Does ambient temperature make a big difference to how well ABS sticks to a heated bed? This was “printed” at about 21°C, 215°C extruder, 110°C bed. I have a feeling I get better results with a slightly warmer room.
21°C is warm enough to get ABS to stick. Are you sure the top of your bed is actually 110°C? To get that I set the temperature measured underneath the PCB to 130°C.
215°C sounds a bit to low, i usually print ABS @ 245°C. What does make a huge difference is the distance of the head on the first layer. I try to really spread out the first layer as much as possible, often enough only 30% first layer height.
The environment only makes adifference for me if there is a certain airflow over the printbed, this can lead to the print warping very easily and getting unstuck.
215°C seems pretty cold for ABS - i print mine at 245-250°C to get every last bit of interlayer adhesion out of it. With the bed at 120C (IR measured), the Kapton’s adhesive usually gives in before the ABS peels off the Kapton.
(Keep in mind that due to tolerances in the thermistor’s resistance and the resistor network on your control board, the actual temperature can have a significant offset from the displayed one)
Yes the ambient temperature is important you need to avoid temp. changes. You can use like Thomas suggested the kapton adhesive tape or a special Lac for the bed It will make the piece adheres better… Good luck!
I already have Kapton tape on that bed. I’ve tried upping the extruder temperature to 235°C, with no noticeable difference in adhesion. I didn’t realize the bed temp measurement could be off by so much, though. I’ll definitely try to boost that, but I’ll need insulation under it for that, I have just barely been able to push it to 120°C.
Depending on the hot end, 215 may be too low; and certainly you can get better first layer adhesion with extra heat . If you printed straight from the gcode and did a wait-for-bed-temp at 110, it’s possible that your glass was not fully heated - so you get less adhesion because its colder, and because the glass could still be expanding as you started printing, breaking the adhesion. WIth an open printer, you will develop a convective airflow that could bring in much cooler air to the bed, which makes this worse.
Does the ambient temp matter, or is it fluctuations in that temp that matter? I’m waiting on my printer to ship still (gotta love kickstarter, it’ll get shipped eventually, maybe) but my plan is to put it in my server room, it stays a pretty consistent 68f.
The warmer the room is the better 3D printers work.
The traces in the pic look as though you could be a little closer to the bed on the first layer. They’re not very squished.
Rafting helps, to when this happens
@Jason_Scott - generally, it’s better to keep the printers toasty (within reason), rather than cold. But all things equal, I’d rather have a constant environment than a warmer but wildly varying one.
Make sure of:
- Level build plate
- Distance from extrusion tip to build plate is minimal (1 or 2 post-it notes with noticeable friction when sliding b/w tip and plate)
- Level build plate
- Avoid drafts
- I set the build plate temp at 115 - 117 °C
- Extrusion temp set at 230°C
- I see no noticeable variation to 1st layer sticking with ambient temperatures ranging from 15 - 30°C.
- Level build plate
To improve leveling. I had to move to thicker glass. I am using 4.5mm glass from a picture framing shop. That increases the time to get the top of the glass to temp. I usually manually bring the bed to temp, and after it has stabilized a bit, then I set the hotend to proper temp. This helps my patients on waiting for the glass to heat up. Granted I have only printed in PLA so far.
I built an enclosure for my solidoodle 3 and it made a BIG difference in all of ABS prints. I will not print ABS without an enclosure.
Also try a little AquaNet hairspray on the glass, it will help you ABS “stick” to the platform.
@Joseph_Chiu I think your suggestion is an important one: the bed glass won’t have had as much time to reach temp in a slightly colder room. I’ll try placing the printer in a big cardboard box and let it preheat for a while for next print.
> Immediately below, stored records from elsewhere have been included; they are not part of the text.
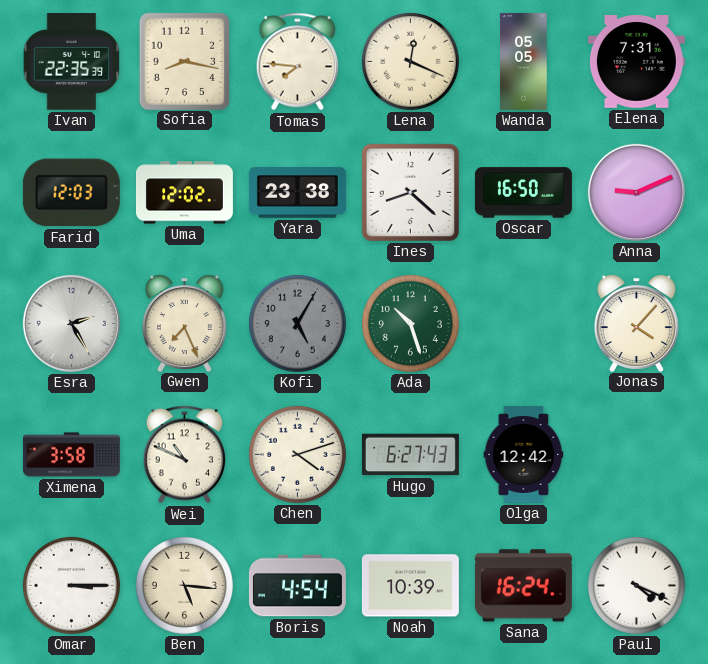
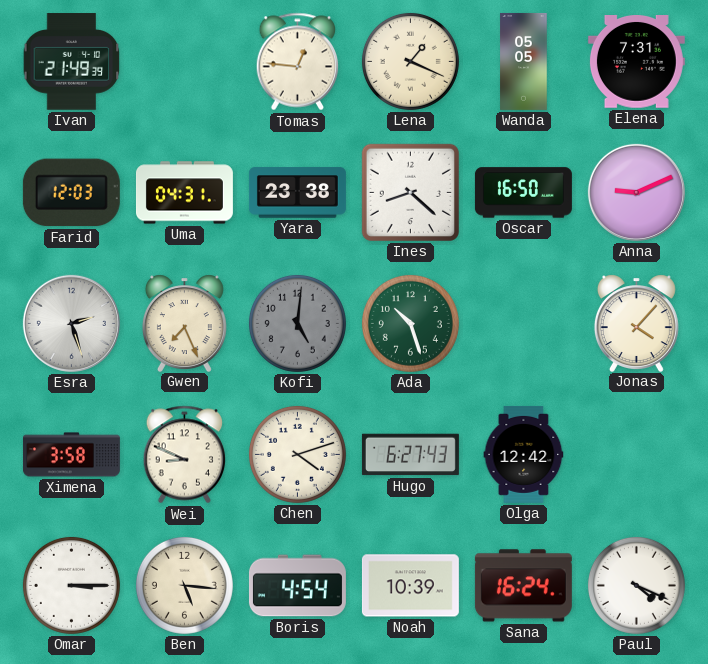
Ivan: 22:35 -> 21:49
Sofia: 8:17 -> none
Tomas: 7:46 -> 12:46
Lena: 12:19 -> 1:19
Uma: 12:02 -> 04:31
Esra: 2:25 -> 2:27
Kofi: 5:05 -> 5:01
Wei: 10:49 -> 8:49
@Dale_Dunn @3dpod_3D_Printing_Se I did level the bed and set z home with a piece of 80g paper and measured a printed .1mm brim to as close to .1mm as my Nonie scale .05mm callipers could indicate.
I bought one of these too. It is not very good at all. You will waste a lot of time trying to align it and you will waste a lot of PLA and get very frustrated! Just buy a Makerbot or Cube or one of the famous brands that prints properly without any adjustments and messing around. Save yourself the headache. Trust me.
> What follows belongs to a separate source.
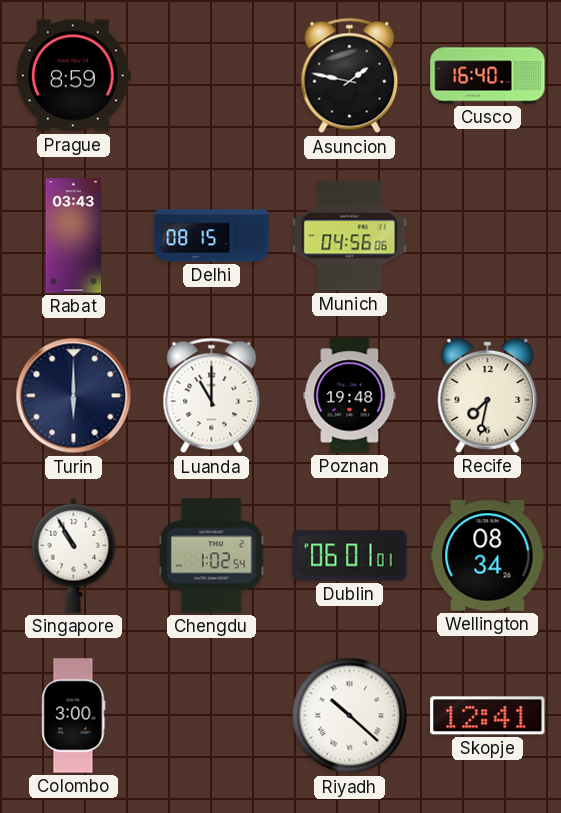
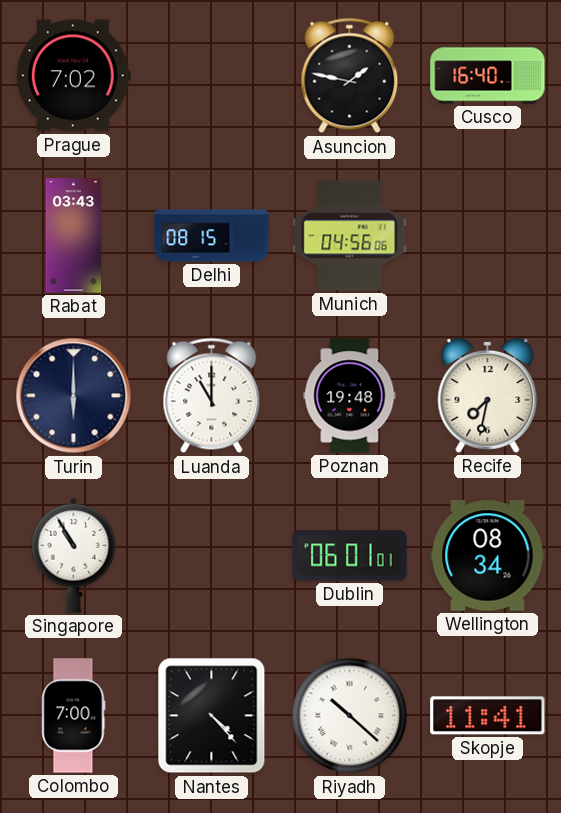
Prague: 8:59 -> 7:02
Chengdu: 1:02 -> none
Colombo: 3:00 -> 7:00
Nantes: none -> 4:23
Skopje: 12:41 -> 11:41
@Hannes_Lilliefeldt , trust the machine’s output more than measurements taken at the limits of your tools. The traces on the glass should be a little squashed, and they don’t appear that way in the picture. Traces right next to each other aren’t even in contact.
Also, did you level the bed and set Z home with everything hot?
He is already have good bad level as i can see from the 1st bad layer - thats means one of the bars is not leveled right
@Dale_Dunn I know those traces look really off in the picture. I have measured single layer height, levelled and calibrated as mentioned and earlier prints have been much better. The sudden spaghetti print on a cold morning was specifically what prompted me to ask the original question.